6 réflexions sur “Dix mille pachydermes

  1. Lés éléphants rugueux, voyageurs lents et rudes
    Vont au pays natal à travers les déserts.

    D’un point de l’horizon, comme des masses brunes,
    Ils viennent, soulevant la poussière, et l’on voit,
    Pour ne point dévier du chemin le plus droit,
    Sous leur pied large et sûr crouler au loin les dunes.

    Celui qui tient la tête est un vieux chef. Son corps
    Est gercé comme un tronc que le temps ronge et mine
    Sa tête est comme un roc, et l’arc de son échine
    Se voûte puissamment à ses moindres efforts.

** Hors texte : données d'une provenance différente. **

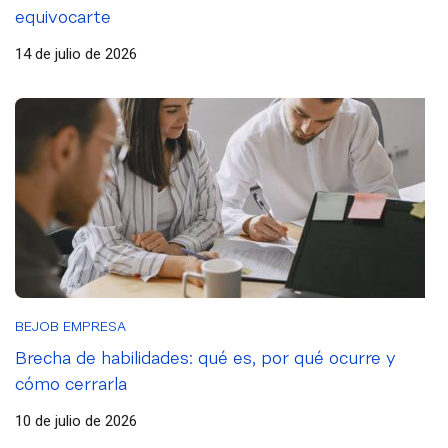
equivocarte
14 de julio de 2026
BEJOB EMPRESA
Brecha de habilidades: qué es, por qué ocurre y
cómo cerrarla
10 de julio de 2026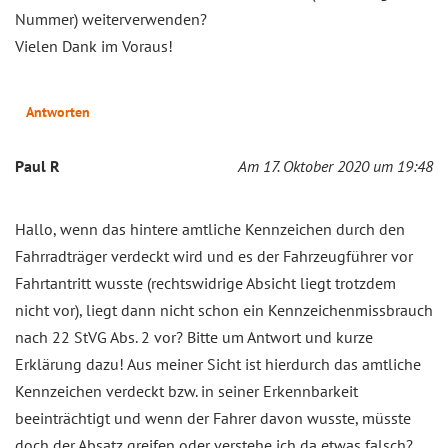
Nummer) weiterverwenden?
Vielen Dank im Voraus!
Antworten
Paul R
Am 17. Oktober 2020 um 19:48
Hallo, wenn das hintere amtliche Kennzeichen durch den
Fahrradträger verdeckt wird und es der Fahrzeugführer vor
Fahrtantritt wusste (rechtswidrige Absicht liegt trotzdem
nicht vor), liegt dann nicht schon ein Kennzeichenmissbrauch
nach 22 StVG Abs. 2 vor? Bitte um Antwort und kurze
Erklärung dazu! Aus meiner Sicht ist hierdurch das amtliche
Kennzeichen verdeckt bzw. in seiner Erkennbarkeit
beeinträchtigt und wenn der Fahrer davon wusste, müsste
doch der Absatz greifen oder verstehe ich da etwas falsch?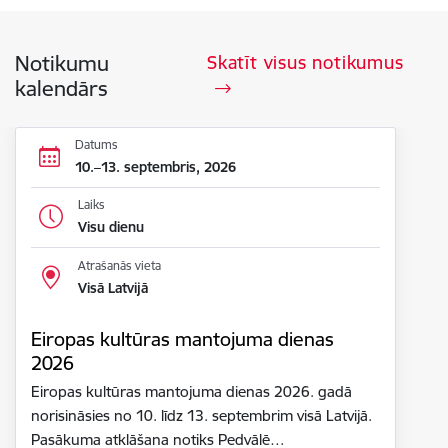
Notikumu
Skatīt visus notikumus
kalendārs
Datums
10.–13. septembris, 2026
Laiks
Visu dienu
Atrašanās vieta
Visā Latvijā
Eiropas kultūras mantojuma dienas
2026
Eiropas kultūras mantojuma dienas 2026. gadā
norisināsies no 10. līdz 13. septembrim visā Latvijā.
Pasākuma atklāšana notiks Pedvālē…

    Sans ralentir jamais et sans hâter sa marche,
    Il guide au but certain ses compagnons poudreux ;
    Et, creusant par derrière un sillon sablonneux,
    Les pèlerins massifs suivent leur patriarche.

    L’oreille en éventail, la trompe entre les dents,
    Ils cheminent, l’oeil clos. Leur ventre bat et fume,
    Et leur sueur dans l’air embrasé monte en brume ;
    Et bourdonnent autour mille insectes ardents.

    Mais qu’importent la soif et la mouche vorace,
    Et le soleil cuisant leur dos noir et plissé ?
    Ils rêvent en marchant du pays délaissé,
    Des forêts de figuiers où s’abrita leur race.

    Ils reverront le fleuve échappé des grands monts,
    Où nage en mugissant l’hippopotame énorme,
    Où, blanchis par la Lune et projetant leur forme,
    Ils descendaient pour boire en écrasant les joncs.

    Aussi, pleins de courage et de lenteur, ils passent
    Comme une ligne noire, au sable illimité ;
    Et le désert reprend son immobilité
    Quand les lourds voyageurs à l’horizon s’effacent.